USAV Tech Academy
In case you haven’t heard, for the last three days, USA Volleyball hosted a series of webinars geared towards the data/analytics/technology side of the game which we called the USAV Tech Academy. I, alongside a number of people I feel fortunate to call friends and colleagues, presented and spoke on a range of topics in this realm. If you’re interested in listening to these presentations, you can register ($20 cost) through the previous link and you’ll have access through the end of 2020. There are also a whole host of links and resources for all things volleyball analytics related and more included. This Tech Academy came together in part from an idea to get more people interested in the analytics side of our sport, especially for the underrepresented demographics of those in our male-dominated space.
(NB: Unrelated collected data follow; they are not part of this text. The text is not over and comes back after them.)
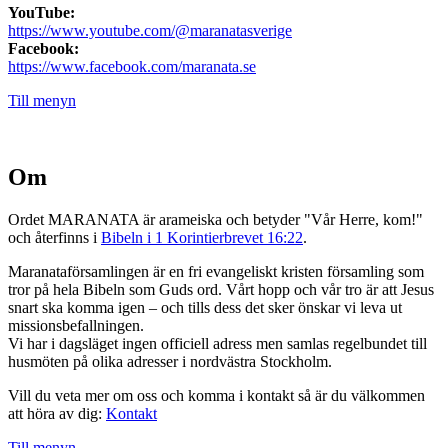
YouTube:
https://www.youtube.com/@maranatasverige
Facebook:
https://www.facebook.com/maranata.se
Till menyn
Om
Ordet MARANATA är arameiska och betyder "Vår Herre, kom!"
och återfinns i
Bibeln i 1 Korintierbrevet 16:22
.
Maranataförsamlingen är en fri evangeliskt kristen församling som
tror på hela Bibeln som Guds ord. Vårt hopp och vår tro är att Jesus
snart ska komma igen – och tills dess det sker önskar vi leva ut
missionsbefallningen.
Vi har i dagsläget ingen officiell adress men samlas regelbundet till
husmöten på olika adresser i nordvästra Stockholm.
Vill du veta mer om oss och komma i kontakt så är du välkommen
att höra av dig:
Kontakt
Till menyn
The aptly named “Girl Code” panel featuring Loyola Marymount Assistant Coach & Recruiting Coordinator, Natalie Morgan, University of Denver Assistant Coach, Jessica Aschenbrenner, University of Dayton Director of Operations, Taylor Filzen, and University of Arkansas Director of Operations, Whitney Roth was the highlight of the Tech Academy for me personally, and I hope that it sparks more interest for females to enter into these roles.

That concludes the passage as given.